L’exploitation du Cloud et l’illusion de la légitimité
En s’appuyant une nouvelle fois sur des serveurs en Europe et sur le Cloud Azure, les opérateurs malveillants ont réduit la suspicion, leurs flux semblant provenir d’environnements légitimes.
Cette approche a complexifié la détection et la prévention. L’utilisation de domaines *.devtunnels.ms, propriété d’Azure, a là aussi permis de camoufler la présence malveillante sous une apparence d’activité métier légale, d’autant plus que les connexions au sein des tunnels étaient protégées par des comptes Microsoft ou GitHub.
Une opération étatique ?
L’analyse chronologique montre des activités de l’attaque concentrées pendant les jours et heures ouvrés en Chine, suggérant des opérations potentiellement orchestrées ou soutenues par un État. Les campagnes précédentes (Operation Soft Cell, Operation Tainted Love) et les outils récurrents (notamment les variantes spécifiques de Mimikatz) renforcent le lien avec des APT chinoises renommées comme Granite Typhoon (ex-Gallium) ou APT41.
Le tout témoigne forcément d’une orchestration et d’une logistique industrielles qui font pencher la balance en faveur d’une opération sponsorisée par un état, en l’occurrence l’état Chinois.
Des approches cyber à adapter
Cette campagne montre clairement que même les outils de développement les plus courants, comme VS Code, ne doivent pas être considérés comme intrinsèquement sûrs.
Les experts recommandent :
- Une surveillance accrue des lancements et services associés à VS Code.
- La limitation stricte des tunnels distants au personnel autorisé, assortie d’un contrôle d’identité renforcé.
- Un suivi attentif des connexions suspectes, en particulier vers les domaines *.devtunnels.ms.

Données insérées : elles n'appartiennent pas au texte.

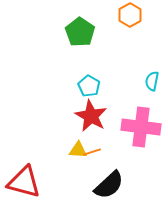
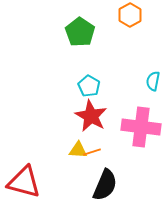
cyan semicircle: moved 1 px right
black semicircle: moved 4 px left; rotated 24 degrees counterclockwise
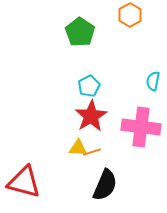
cyan pentagon: rotated 15 degrees clockwise
red star: rotated 12 degrees clockwise
yellow triangle: moved 2 px up
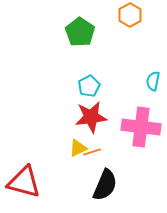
red star: moved 1 px down; rotated 24 degrees clockwise
yellow triangle: rotated 30 degrees counterclockwise
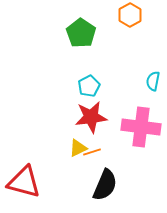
green pentagon: moved 1 px right, 1 px down
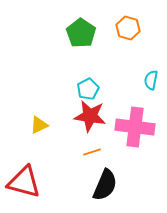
orange hexagon: moved 2 px left, 13 px down; rotated 15 degrees counterclockwise
cyan semicircle: moved 2 px left, 1 px up
cyan pentagon: moved 1 px left, 3 px down
red star: moved 1 px left, 1 px up; rotated 16 degrees clockwise
pink cross: moved 6 px left
yellow triangle: moved 39 px left, 23 px up
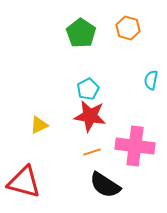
pink cross: moved 19 px down
black semicircle: rotated 100 degrees clockwise
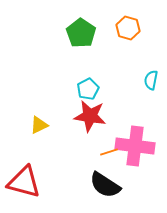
orange line: moved 17 px right
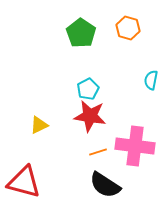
orange line: moved 11 px left
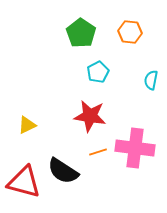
orange hexagon: moved 2 px right, 4 px down; rotated 10 degrees counterclockwise
cyan pentagon: moved 10 px right, 17 px up
yellow triangle: moved 12 px left
pink cross: moved 2 px down
black semicircle: moved 42 px left, 14 px up
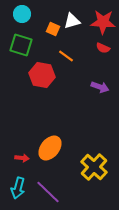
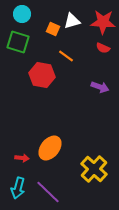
green square: moved 3 px left, 3 px up
yellow cross: moved 2 px down
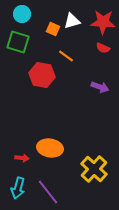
orange ellipse: rotated 60 degrees clockwise
purple line: rotated 8 degrees clockwise
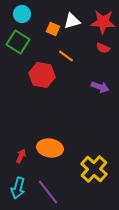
green square: rotated 15 degrees clockwise
red arrow: moved 1 px left, 2 px up; rotated 72 degrees counterclockwise
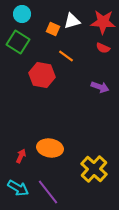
cyan arrow: rotated 75 degrees counterclockwise
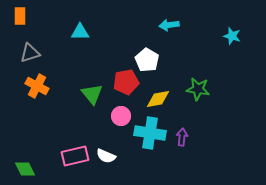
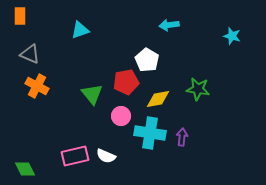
cyan triangle: moved 2 px up; rotated 18 degrees counterclockwise
gray triangle: moved 1 px down; rotated 40 degrees clockwise
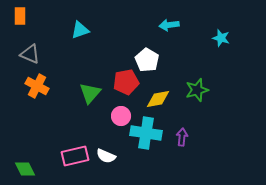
cyan star: moved 11 px left, 2 px down
green star: moved 1 px left, 1 px down; rotated 25 degrees counterclockwise
green triangle: moved 2 px left, 1 px up; rotated 20 degrees clockwise
cyan cross: moved 4 px left
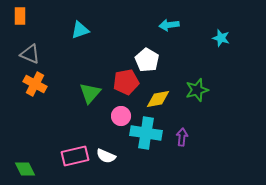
orange cross: moved 2 px left, 2 px up
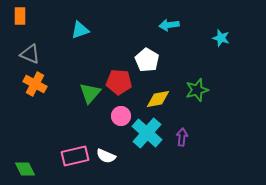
red pentagon: moved 7 px left; rotated 15 degrees clockwise
cyan cross: moved 1 px right; rotated 32 degrees clockwise
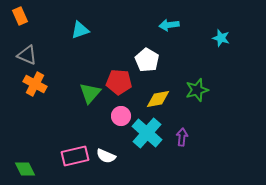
orange rectangle: rotated 24 degrees counterclockwise
gray triangle: moved 3 px left, 1 px down
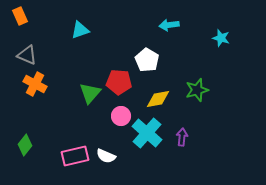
green diamond: moved 24 px up; rotated 65 degrees clockwise
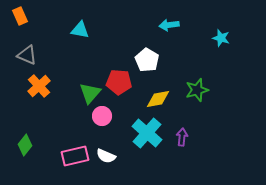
cyan triangle: rotated 30 degrees clockwise
orange cross: moved 4 px right, 2 px down; rotated 20 degrees clockwise
pink circle: moved 19 px left
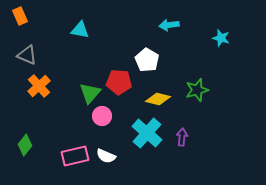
yellow diamond: rotated 25 degrees clockwise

Ce qui inquiète les chercheurs en cybersécurité, c’est que l’opération Digital Eye fait plus que surfer sur l’ère du temps et pourrait bien préfigurer une évolution plus profonde des menaces cybers. Les entreprises sont appelées à considérer désormais leurs environnements de développement comme des cibles de premier ordre. Dans ce contexte, la sécurisation de l’écosystème logiciel, de la première ligne de code aux pipelines de CI/CD, devient cruciale. Et l’exploitation de plus en plus fréquence d’outils légitimes et des grandes infrastructures Cloud – qui complexifie la détection – doit encourager les efforts de mise en œuvre d’approches Zero Trust à 360° et à défaut le renforcement de bonnes pratiques, comme la surveillance multidimensionnelle, la corrélation fine des événements, et le renforcement des politiques d’accès.
Operation Digital Eye est aussi une piqure de rappel pour tous les DSI face aux risques de la Supply Chain logicielle : il ne s’agit plus seulement de protéger les produits finis, mais aussi tous les maillons de la chaîne, y compris les environnements de développement et les outils qui semblaient autrefois inoffensifs.